This exercise needs the complete data reproduced exactly.

── Supplied records ──

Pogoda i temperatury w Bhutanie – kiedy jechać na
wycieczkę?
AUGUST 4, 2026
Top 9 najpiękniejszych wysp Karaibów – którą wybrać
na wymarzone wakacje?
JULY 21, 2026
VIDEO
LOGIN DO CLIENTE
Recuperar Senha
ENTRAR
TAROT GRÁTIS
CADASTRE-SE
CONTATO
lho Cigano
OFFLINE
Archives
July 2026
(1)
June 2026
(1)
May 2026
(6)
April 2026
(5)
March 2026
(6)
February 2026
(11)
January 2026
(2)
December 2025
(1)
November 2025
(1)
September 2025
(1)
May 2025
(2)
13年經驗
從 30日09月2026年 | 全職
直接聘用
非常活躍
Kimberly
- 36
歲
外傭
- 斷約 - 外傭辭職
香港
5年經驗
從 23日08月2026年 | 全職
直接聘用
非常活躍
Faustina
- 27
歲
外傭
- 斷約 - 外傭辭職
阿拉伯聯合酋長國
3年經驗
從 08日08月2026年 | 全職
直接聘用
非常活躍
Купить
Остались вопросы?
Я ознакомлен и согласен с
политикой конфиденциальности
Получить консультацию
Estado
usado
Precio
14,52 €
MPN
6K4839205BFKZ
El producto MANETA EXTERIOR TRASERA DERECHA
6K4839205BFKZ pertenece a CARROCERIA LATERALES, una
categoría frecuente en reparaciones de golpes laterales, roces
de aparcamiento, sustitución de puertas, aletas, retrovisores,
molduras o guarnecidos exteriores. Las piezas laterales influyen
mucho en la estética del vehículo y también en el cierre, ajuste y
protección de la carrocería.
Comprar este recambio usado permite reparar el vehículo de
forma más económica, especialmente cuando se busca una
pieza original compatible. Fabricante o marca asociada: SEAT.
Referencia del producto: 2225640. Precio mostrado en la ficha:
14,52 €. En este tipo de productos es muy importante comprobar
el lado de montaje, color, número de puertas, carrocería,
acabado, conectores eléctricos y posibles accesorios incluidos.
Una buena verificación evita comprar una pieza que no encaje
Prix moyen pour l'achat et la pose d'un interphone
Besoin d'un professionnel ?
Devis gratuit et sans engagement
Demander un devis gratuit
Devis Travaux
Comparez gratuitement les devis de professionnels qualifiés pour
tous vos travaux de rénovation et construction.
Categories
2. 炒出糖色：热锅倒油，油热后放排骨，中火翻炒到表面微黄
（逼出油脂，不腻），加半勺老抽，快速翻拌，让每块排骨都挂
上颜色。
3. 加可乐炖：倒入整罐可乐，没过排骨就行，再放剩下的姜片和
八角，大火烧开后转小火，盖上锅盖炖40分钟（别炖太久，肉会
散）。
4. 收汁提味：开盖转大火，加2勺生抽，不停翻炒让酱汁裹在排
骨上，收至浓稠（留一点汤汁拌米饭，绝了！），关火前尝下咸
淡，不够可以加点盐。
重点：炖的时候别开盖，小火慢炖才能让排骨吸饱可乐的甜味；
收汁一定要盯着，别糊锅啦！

───

#### Output for this task
Pogoda i temperatury w Bhutanie – kiedy jechać na
wycieczkę?
AUGUST 4, 2026
Top 9 najpiękniejszych wysp Karaibów – którą wybrać
na wymarzone wakacje?
JULY 21, 2026
VIDEO
LOGIN DO CLIENTE
Recuperar Senha
ENTRAR
TAROT GRÁTIS
CADASTRE-SE
CONTATO
lho Cigano
OFFLINE
Archives
July 2026
(1)
June 2026
(1)
May 2026
(6)
April 2026
(5)
March 2026
(6)
February 2026
(11)
January 2026
(2)
December 2025
(1)
November 2025
(1)
September 2025
(1)
May 2025
(2)
13年經驗
從 30日09月2026年 | 全職
直接聘用
非常活躍
Kimberly
- 36
歲
外傭
- 斷約 - 外傭辭職
香港
5年經驗
從 23日08月2026年 | 全職
直接聘用
非常活躍
Faustina
- 27
歲
外傭
- 斷約 - 外傭辭職
阿拉伯聯合酋長國
3年經驗
從 08日08月2026年 | 全職
直接聘用
非常活躍
Купить
Остались вопросы?
Я ознакомлен и согласен с
политикой конфиденциальности
Получить консультацию
Estado
usado
Precio
14,52 €
MPN
6K4839205BFKZ
El producto MANETA EXTERIOR TRASERA DERECHA
6K4839205BFKZ pertenece a CARROCERIA LATERALES, una
categoría frecuente en reparaciones de golpes laterales, roces
de aparcamiento, sustitución de puertas, aletas, retrovisores,
molduras o guarnecidos exteriores. Las piezas laterales influyen
mucho en la estética del vehículo y también en el cierre, ajuste y
protección de la carrocería.
Comprar este recambio usado permite reparar el vehículo de
forma más económica, especialmente cuando se busca una
pieza original compatible. Fabricante o marca asociada: SEAT.
Referencia del producto: 2225640. Precio mostrado en la ficha:
14,52 €. En este tipo de productos es muy importante comprobar
el lado de montaje, color, número de puertas, carrocería,
acabado, conectores eléctricos y posibles accesorios incluidos.
Una buena verificación evita comprar una pieza que no encaje
Prix moyen pour l'achat et la pose d'un interphone
Besoin d'un professionnel ?
Devis gratuit et sans engagement
Demander un devis gratuit
Devis Travaux
Comparez gratuitement les devis de professionnels qualifiés pour
tous vos travaux de rénovation et construction.
Categories
2. 炒出糖色：热锅倒油，油热后放排骨，中火翻炒到表面微黄
（逼出油脂，不腻），加半勺老抽，快速翻拌，让每块排骨都挂
上颜色。
3. 加可乐炖：倒入整罐可乐，没过排骨就行，再放剩下的姜片和
八角，大火烧开后转小火，盖上锅盖炖40分钟（别炖太久，肉会
散）。
4. 收汁提味：开盖转大火，加2勺生抽，不停翻炒让酱汁裹在排
骨上，收至浓稠（留一点汤汁拌米饭，绝了！），关火前尝下咸
淡，不够可以加点盐。
重点：炖的时候别开盖，小火慢炖才能让排骨吸饱可乐的甜味；
收汁一定要盯着，别糊锅啦！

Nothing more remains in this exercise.